Адам уже ровно дышал, но Змий не прерывал своей лекции:
— Прямая походка и большая голова сделали неустойчивым, несамостоятельным человеческого детеныша. Он не только живет паразитом в теле матери и за ее счет, но и после рождения поддерживает свое существование, забирая главнейшее питание у родительницы. Решая коренную задачу материнства и младенчества, направляя строительную энергию желез на нужды накопления питательного материала, пришлось изысканными округлениями оформить и верхнюю часть женского торса.

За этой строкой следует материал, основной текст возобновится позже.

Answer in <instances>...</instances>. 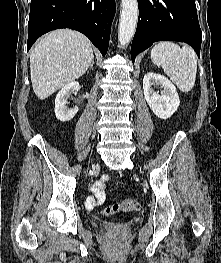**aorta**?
<instances>
[{"label": "aorta", "instance_id": "aorta-1", "mask_svg": "<svg viewBox=\"0 0 221 263\" xmlns=\"http://www.w3.org/2000/svg\"><path fill=\"white\" fill-rule=\"evenodd\" d=\"M121 3L118 41L121 46H125L131 41L136 30L138 3L137 0H121Z\"/></svg>", "mask_w": 221, "mask_h": 263}]
</instances>
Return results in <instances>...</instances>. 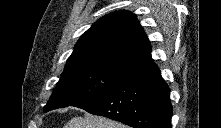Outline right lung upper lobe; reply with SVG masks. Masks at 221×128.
Masks as SVG:
<instances>
[{
    "mask_svg": "<svg viewBox=\"0 0 221 128\" xmlns=\"http://www.w3.org/2000/svg\"><path fill=\"white\" fill-rule=\"evenodd\" d=\"M152 61L151 46L138 19L122 10L97 20L81 36L64 71L96 68L127 76Z\"/></svg>",
    "mask_w": 221,
    "mask_h": 128,
    "instance_id": "cb5924a9",
    "label": "right lung upper lobe"
}]
</instances>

Прекрасное творится в муках и борьбе. Совершенство округленных форм дается в процессе соревнования двух антагонистических интересов. В женской конституции это два типа желез. Один (щитовидная) стимулирует рост костей, а другой (яичники) подавляет этот рост. Соперничество разгорается и по поводу мышц. Яичники, преследуя интересы исключительно только женского пола, тормозят развитие мышечной ткани и строительную энергию тела направляют на другие цели. Эти междоусобицы внутри, доставляя женщине тяготы физических недомоганий и неосознанных тревог, делают ее мышцы небольшими, кости легкими и нежной конструкции, что в совокупности формирует грациозное целое…

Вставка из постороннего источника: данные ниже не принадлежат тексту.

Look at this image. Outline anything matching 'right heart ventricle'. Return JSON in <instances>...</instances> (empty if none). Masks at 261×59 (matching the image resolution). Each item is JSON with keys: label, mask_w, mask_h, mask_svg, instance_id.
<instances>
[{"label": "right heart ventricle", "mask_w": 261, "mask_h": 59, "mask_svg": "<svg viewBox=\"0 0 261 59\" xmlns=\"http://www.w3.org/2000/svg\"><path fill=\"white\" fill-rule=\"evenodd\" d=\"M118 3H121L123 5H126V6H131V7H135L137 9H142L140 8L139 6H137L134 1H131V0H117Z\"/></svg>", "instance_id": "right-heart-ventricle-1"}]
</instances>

Адам храпел. Ева же была вся внимание.
* * *
Змий!.. Мы сегодня знаем больше. Статика, динамика, нагрузки… «В отличие от Него Она должна носить ребенка и носить так, чтобы центр тяжести младенца совпадал с центром тяжести матери», — дополняет биологию физикой биофизик (Э. П. Шайтор, письмо в связи с публикацией журнального варианта этой нашей работы). Действительно, такое расположение наиболее комфортабельно, поскольку транспортируемый подвергается «минимальным механическим возмущениям». Другая задача встала перед Великим Конструктором, когда вместо мягкой эластичной подстилки живота, предоставленной зародышу четвероногих, опорой человеческому зародышу сделались тазовые кости. Их, пишет Шайтор, пришлось расширить по сравнению с мужскими и сюда же, к положению будущего младенца, снизить центр тяжести всего тела женщины.

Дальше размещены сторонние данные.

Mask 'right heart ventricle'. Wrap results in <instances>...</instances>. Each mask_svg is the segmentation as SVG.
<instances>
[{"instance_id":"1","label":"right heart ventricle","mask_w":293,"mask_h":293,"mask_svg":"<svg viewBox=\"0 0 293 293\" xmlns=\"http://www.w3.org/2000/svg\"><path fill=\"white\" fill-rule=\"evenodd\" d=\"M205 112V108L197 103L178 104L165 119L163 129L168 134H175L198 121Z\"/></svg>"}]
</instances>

Теоретическая механика позволяет далее предсказать, к чему должен прибегнуть Великий Конструктор, чтобы вариант низкого центра тяжести стал инженерно приемлем. «Нельзя, например, увеличить сечение ног — это приведет к увеличению момента инерции, что в свою очередь увеличит расход энергии на ходьбу…» Пришлось уменьшить по сравнению с мужчиной все размеры и сечения мышц и костей выше центра тяжести. И складу женской фигуры, кстати говоря, мы обязаны правилами вежливости. Оступаясь, подскальзываясь, Она труднее удерживает равновесие, чем Он. Мужчина благодаря «быстрому компенсирующему движению» изворачивается, а женщина не способна «развивать за короткое время большое усилие» и падает. Поэтому вам надлежит, спускаясь по лестнице, быть чуть впереди дамы, а поднимаясь — чуть сзади, на неровной скользкой дороге взять ее под руку, выходя из троллейбуса или такси, подстраховать.
При столь внимательном рассмотрении вопроса всплывает, однако, то обстоятельство, что устойчивость тел повышается с понижением центра тяжести. Но не по всякому же поводу спорить?